§ **Problem details**: Print the range of lines that opens with the line containing "dans le domaine du" and closes with the last line of the listing. Include both ends; print nothing more.
─── Information given
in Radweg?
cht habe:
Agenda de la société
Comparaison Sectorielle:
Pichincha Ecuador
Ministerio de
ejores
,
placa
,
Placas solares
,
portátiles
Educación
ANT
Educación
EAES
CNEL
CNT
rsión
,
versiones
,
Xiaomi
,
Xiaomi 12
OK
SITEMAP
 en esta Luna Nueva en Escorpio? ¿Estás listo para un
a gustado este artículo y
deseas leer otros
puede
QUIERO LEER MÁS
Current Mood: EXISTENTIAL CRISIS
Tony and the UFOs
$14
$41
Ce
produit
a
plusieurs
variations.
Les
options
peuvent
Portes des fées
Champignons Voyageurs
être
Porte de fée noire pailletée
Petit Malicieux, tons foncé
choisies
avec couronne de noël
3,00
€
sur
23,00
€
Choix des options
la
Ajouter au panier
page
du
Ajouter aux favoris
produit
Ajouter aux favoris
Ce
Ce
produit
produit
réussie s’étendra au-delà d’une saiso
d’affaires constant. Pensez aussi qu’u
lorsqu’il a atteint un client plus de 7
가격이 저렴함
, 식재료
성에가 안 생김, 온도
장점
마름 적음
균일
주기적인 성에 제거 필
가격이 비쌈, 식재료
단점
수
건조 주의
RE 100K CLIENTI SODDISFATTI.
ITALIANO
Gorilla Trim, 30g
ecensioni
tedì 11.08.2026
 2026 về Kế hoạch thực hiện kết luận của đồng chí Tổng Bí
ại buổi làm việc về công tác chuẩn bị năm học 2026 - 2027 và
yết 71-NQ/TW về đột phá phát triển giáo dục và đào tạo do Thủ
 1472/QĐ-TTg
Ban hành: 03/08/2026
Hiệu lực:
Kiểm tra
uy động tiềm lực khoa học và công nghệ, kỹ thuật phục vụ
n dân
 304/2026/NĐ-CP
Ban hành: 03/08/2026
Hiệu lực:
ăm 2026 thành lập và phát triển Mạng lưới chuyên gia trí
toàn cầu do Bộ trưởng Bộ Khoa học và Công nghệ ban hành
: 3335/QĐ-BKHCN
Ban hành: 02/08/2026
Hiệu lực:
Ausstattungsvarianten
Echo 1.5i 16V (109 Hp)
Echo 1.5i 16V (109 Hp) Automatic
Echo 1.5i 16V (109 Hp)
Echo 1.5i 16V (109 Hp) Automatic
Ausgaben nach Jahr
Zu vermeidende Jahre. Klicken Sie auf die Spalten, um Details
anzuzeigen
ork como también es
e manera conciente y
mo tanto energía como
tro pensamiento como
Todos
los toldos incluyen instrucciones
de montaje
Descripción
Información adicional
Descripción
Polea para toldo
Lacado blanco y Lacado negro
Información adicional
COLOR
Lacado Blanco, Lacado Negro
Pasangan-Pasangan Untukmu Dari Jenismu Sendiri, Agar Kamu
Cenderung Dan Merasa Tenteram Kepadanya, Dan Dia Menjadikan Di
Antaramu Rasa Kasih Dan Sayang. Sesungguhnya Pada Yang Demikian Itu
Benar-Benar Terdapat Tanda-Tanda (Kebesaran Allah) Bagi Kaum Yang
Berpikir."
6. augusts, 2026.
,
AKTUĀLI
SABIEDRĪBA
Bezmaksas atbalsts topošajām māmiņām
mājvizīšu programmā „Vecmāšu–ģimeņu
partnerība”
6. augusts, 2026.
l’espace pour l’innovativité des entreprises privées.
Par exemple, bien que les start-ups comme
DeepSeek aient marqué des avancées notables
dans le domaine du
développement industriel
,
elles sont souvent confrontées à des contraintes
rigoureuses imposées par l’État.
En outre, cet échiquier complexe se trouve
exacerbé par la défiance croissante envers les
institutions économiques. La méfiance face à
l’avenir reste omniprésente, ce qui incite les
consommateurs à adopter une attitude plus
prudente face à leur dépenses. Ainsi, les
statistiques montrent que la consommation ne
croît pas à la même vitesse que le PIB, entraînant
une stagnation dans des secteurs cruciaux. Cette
──────
§ **Task response**:
dans le domaine du
développement industriel
,
elles sont souvent confrontées à des contraintes
rigoureuses imposées par l’État.
En outre, cet échiquier complexe se trouve
exacerbé par la défiance croissante envers les
institutions économiques. La méfiance face à
l’avenir reste omniprésente, ce qui incite les
consommateurs à adopter une attitude plus
prudente face à leur dépenses. Ainsi, les
statistiques montrent que la consommation ne
croît pas à la même vitesse que le PIB, entraînant
une stagnation dans des secteurs cruciaux. Cette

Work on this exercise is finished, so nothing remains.